Грач ответил без запинки:
— В Хлебное.
— К доктору — к Вележову, Петру Андреевичу?.. Садись, подвезу.
Бауман без колебания сел, сдвинул в сторону лежавший на дне розвальней, в сено зарытый мешок. Мешок сотрясся отчаянно. Грача шатнуло в сторону от пронзительного поросячьего визга. Крестьянин покосился на седока недовольно:
— Ты его, однако, не вороши. Волк, между прочим, поросячий голос за десять верст слышит.
— А разве тут волки есть?
Крестьянин повел глазами вокруг — по холмам, по открывшемуся опять слева ледовому простору Дона. За Доном черной стеной поднимался по крутогорью лес.
— Как волкам не быть? Жилья тут нет. Лес да овраги. А время-то — к вечеру.
Он подхлестнул лошадь. Поросенок хрюкнул, уже успокоенно, и замолк. Бауман спросил, устраиваясь поудобней на сене:
— Ты почему догадался, что я к Петру Андреевичу?
Крестьянин осклабился:
— А то к кому? Тут на сорок верст вокруг, кроме него, людей нет: мужики одни.
Помолчал, сплюнул:
— Хор-роший человек. Радеет о мужичке.
Бауман насторожился.
— Это… как же радеет? В каком смысле?
Крестьянин оглянулся и подмигнул многозначительно, будто намеком:
— Сами знаете! — И огрел кнутом лошаденку так озорно и круто, что она сразу рванула диким и корявым галопом. — Но, ты… покорная!..
Глава XXIII
«РАДУШИЕ»
Крестьянин ссадил Баумана у околицы: докторский дом с больницею рядом — на отлете, чуть в стороне от села.

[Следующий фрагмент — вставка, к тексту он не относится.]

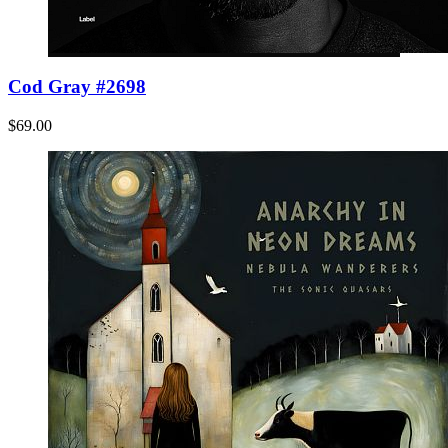
Cod Gray #2698
$69.00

Дом — бревенчатый, с крутой крышей — по самые окна осел в сугробы. Снегом заметена открытая, за резными жиденькими столбиками, терраса; завален снегом по самые острия частокола палисадник у дома; ни дорожек в нем, ни следов, ни снежной веселой бабы с толстым носом, с черной метлой под ледяным, водой окаченным, застуженным локтем. Значит, детей в этом доме нет. Грач поморщился: дом, в котором нет детей, — дом недобрый.

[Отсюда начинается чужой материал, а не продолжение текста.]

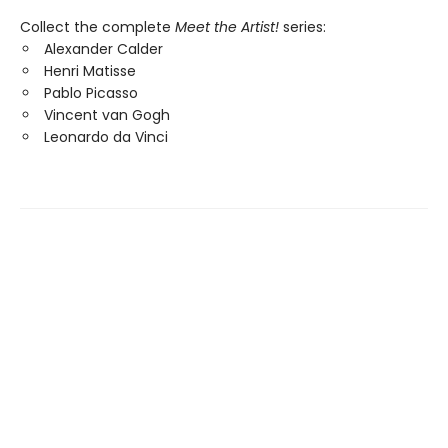
Collect the complete
Meet the Artist!
series:
Alexander Calder
Henri Matisse
Pablo Picasso
Vincent van Gogh
Leonardo da Vinci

Он зашел со двора. Из конуры высунула лениво лохматую морду собака, приоткрыла пасть, собираясь залаять, да так и не залаяла.
Поднялся на крыльцо, постучал железным кольцом по обитой войлоком двери. Нет, не гулко выходит. Он ударил всем кулаком, весело и крепко.
И тотчас почти отозвался бабий сварливый голос:
— Кто там? Чего ломишься?..
Бауман отозвался:
— К Петру Андреевичу.
Но дверь не шелохнулась.
— Кто, я говорю?
— Приезжий. Товарищ Петру Андреевичу. — И так как опять не двинулась опасливая, недоверчивая, глухая эта дверь, он добавил почти что угрожающим тоном: — Из Санкт-Петербурга, из столицы самой.
Щелкнул крюк. Иззябшей рукой Бауман дернул к себе дверь. В лицо пахнуло жаром натопленной кухни. Навстречу глянуло жиром налитое, круглое, как блин, глупое бабье лицо.
— Что вы людей морозите? Не достучишься!
Он шагнул за порог, торопясь к теплу, к плите, уже видной в раскрытую из сеней в кухню дверь; над плитой вился пар от расставленных — тесно, одна к одной — больших, малых, но равно начищенных ярких медных кастрюлек. Запахло чем-то заманчиво вкусным.
Баба, на шаг перед ним, тяжело качаясь, приоткрыла дверь из кухни налево и просунула в щель повязанную платком голову:
— К вам.
Сказала она шепотом. Точно Бауман, стоявший тут же за ней, мог не услышать.
Голос, шепелявый, отозвался тоже шепотом, тихим и злым (но Бауману все, конечно, было слышно, до последнего слова):
— Сказано было — никого не пускать.
Баба оглянулась и почесала поясницу:
— Они говорят — товарищ вам.
— Товарищ?..
В голосе было изумление.
Бауман отодвинул бабу за плечо и шагнул через порог.